Não há informações claras sobre se realmente houve uma mulher chamada Brighid na Irlanda que, ao se converter ao Cristianismo e assumir a autoridade dentro da Igreja Celta (então, muito diferente da Sé Católica), criou o seu santuário em Kildare, na Irlanda (cujo nome, Cill Duir, “Templo do Carvalho”, pode indicar uma importância pré-Cristã para o local) e a ordem de freiras que mantiveram vivas tantas tradições Gaélicas.
Mas quer essa mulher tenha existido, quer tenha sido inventada pela Igreja, as características atribuídas a ela vem da deusa do qual ela recebeu o nome. Todas as suas associações (incluindo com as fontes curativas) vem da deusa pagã. Seu festival, Lá Fheile Bríde é o Imbolc, a Festa da Primavera, que começa a se aproximar. É a festa da deusa Brighid, e é a ela que devemos nossas homenagens nesse dia, seja na forma da Deusa ou da Santa.

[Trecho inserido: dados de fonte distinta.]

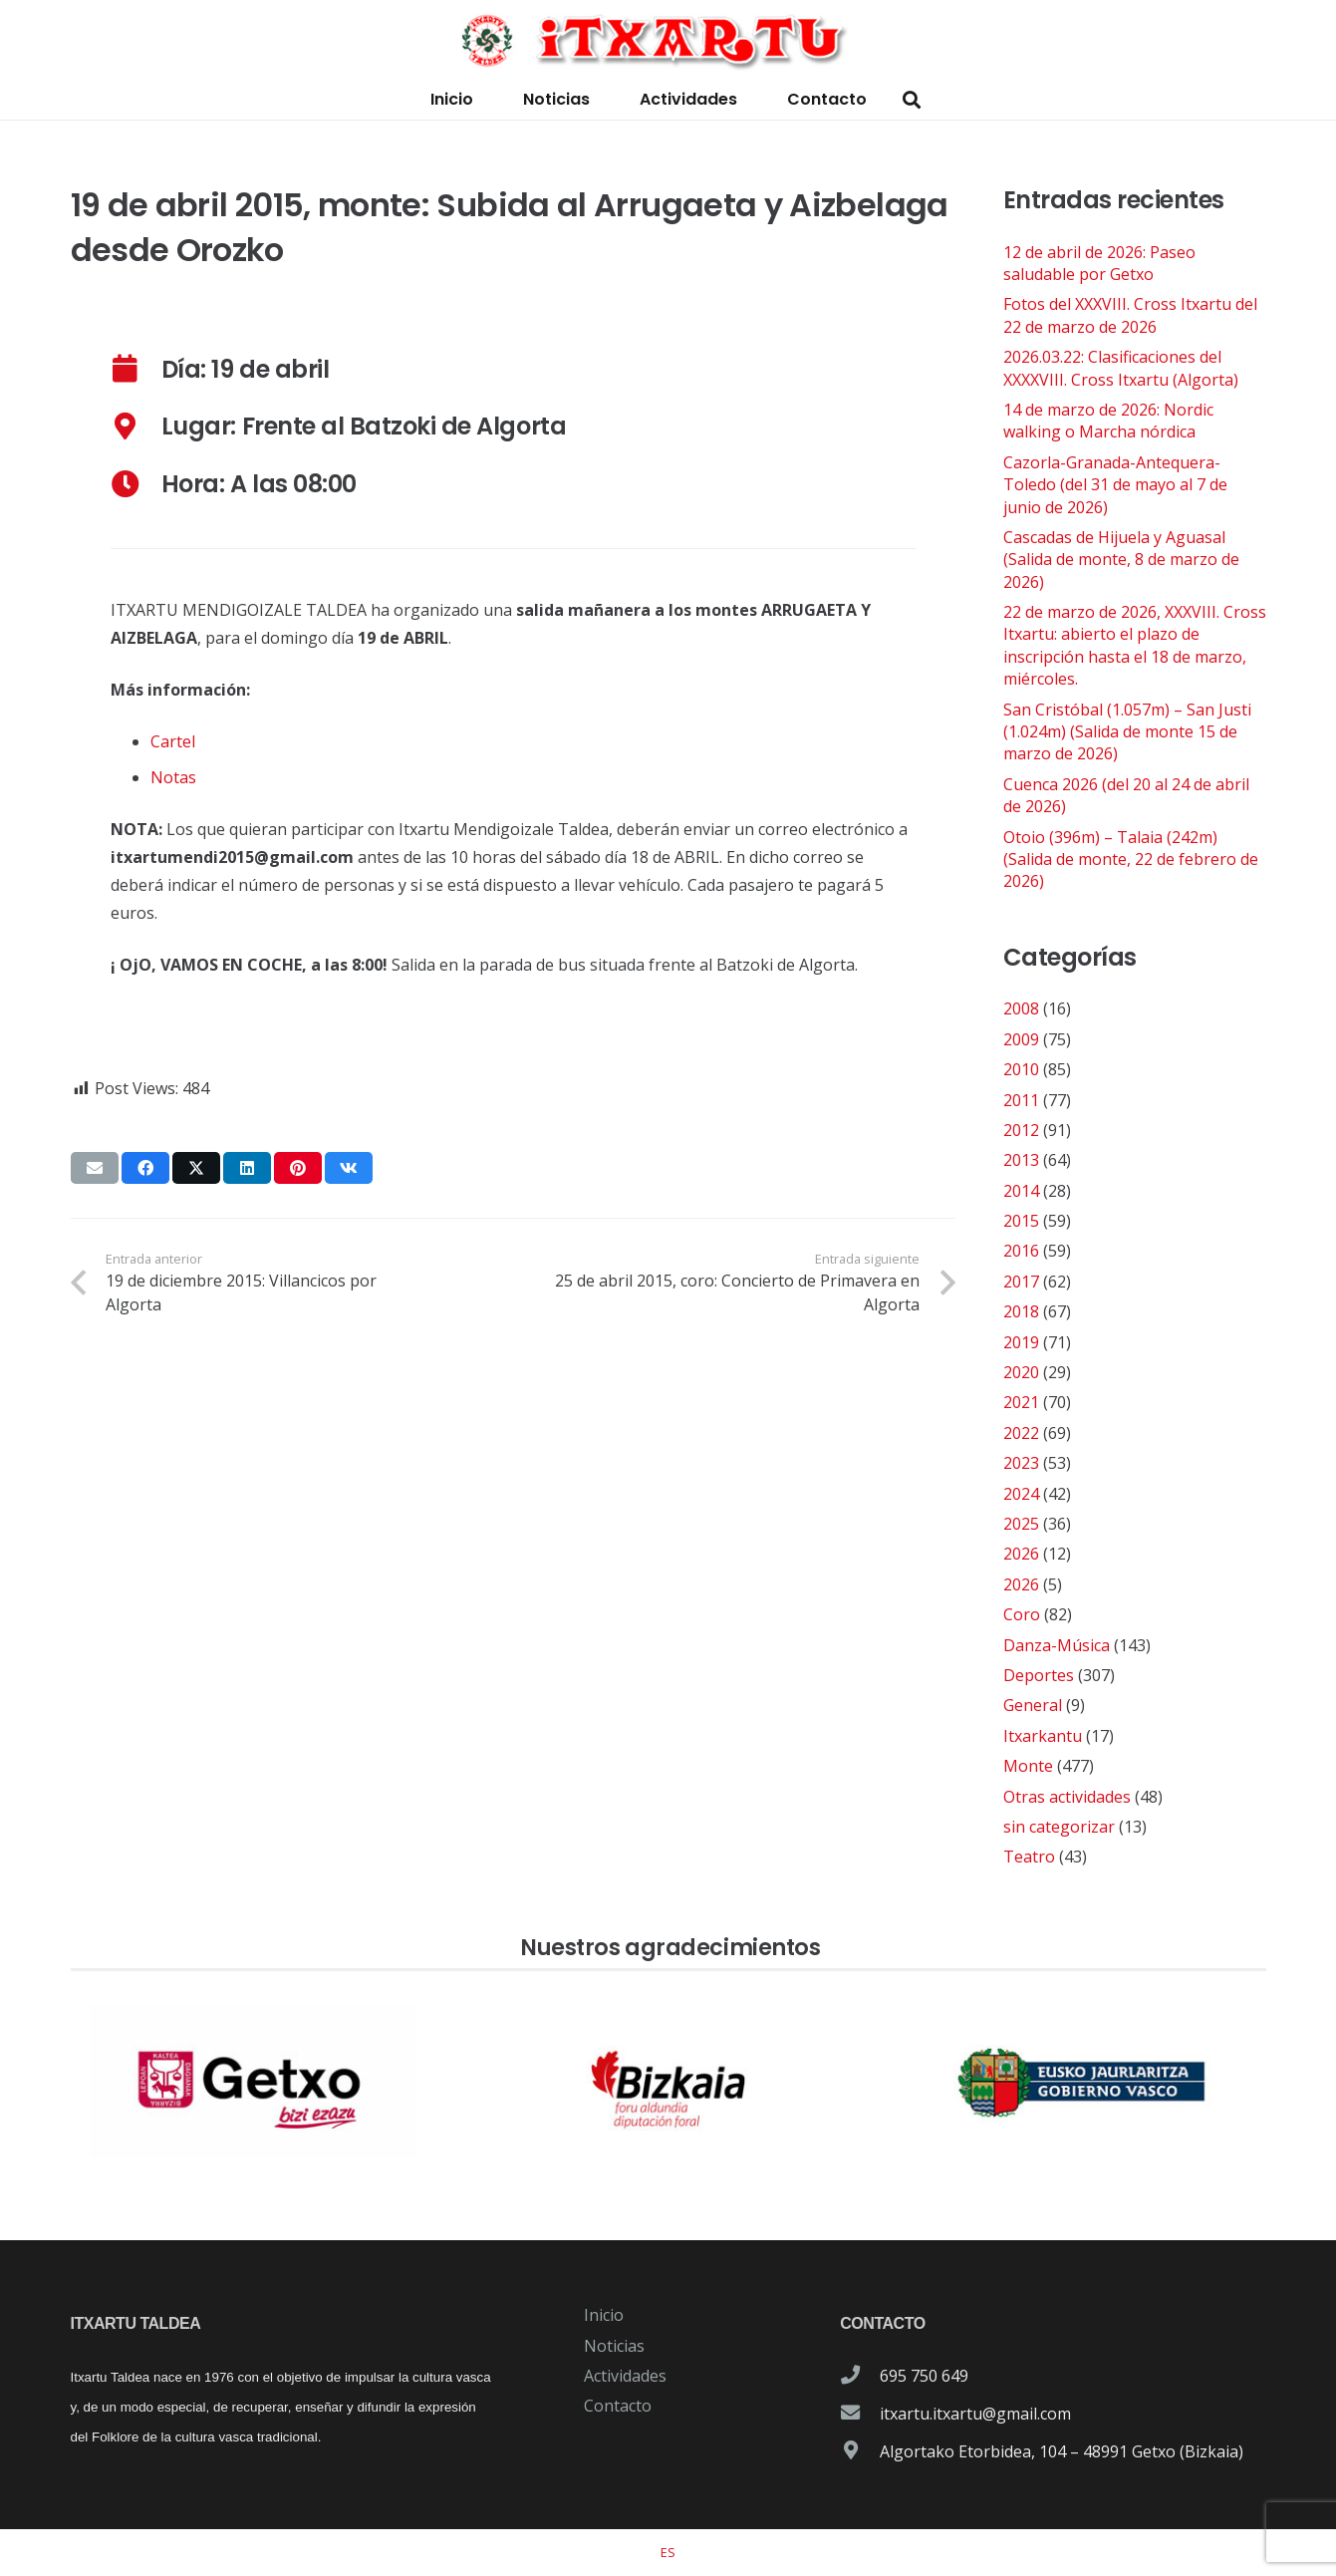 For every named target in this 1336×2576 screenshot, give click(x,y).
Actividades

Seu culto, tão ligado ao fogo (como o da deusa) incluía a vigília. No monastério de Kildare, um grupo de nove freiras cuidava de uma chama perpétua, que não podia se apagar. A cada dia, uma era responsável. No décimo dia, a nona freira deixava a madeira ao lado da fogueira e deixava a responsabilidade para a própria Brighid. O fogo foi, por várias vezes, apagado pelas autoridades Católicas que julgavam aquilo como sendo uma sobrevivência de paganismo, mas ele sempre foi reaceso.
O fogo de Brighid é mais que o fogo de Kildare. É aquele que queima na cabeça e no coração dos seus devotos. E esse nunca vai se apagar, por isso, o fogo de Brighid sempre irá ser aceso de novo.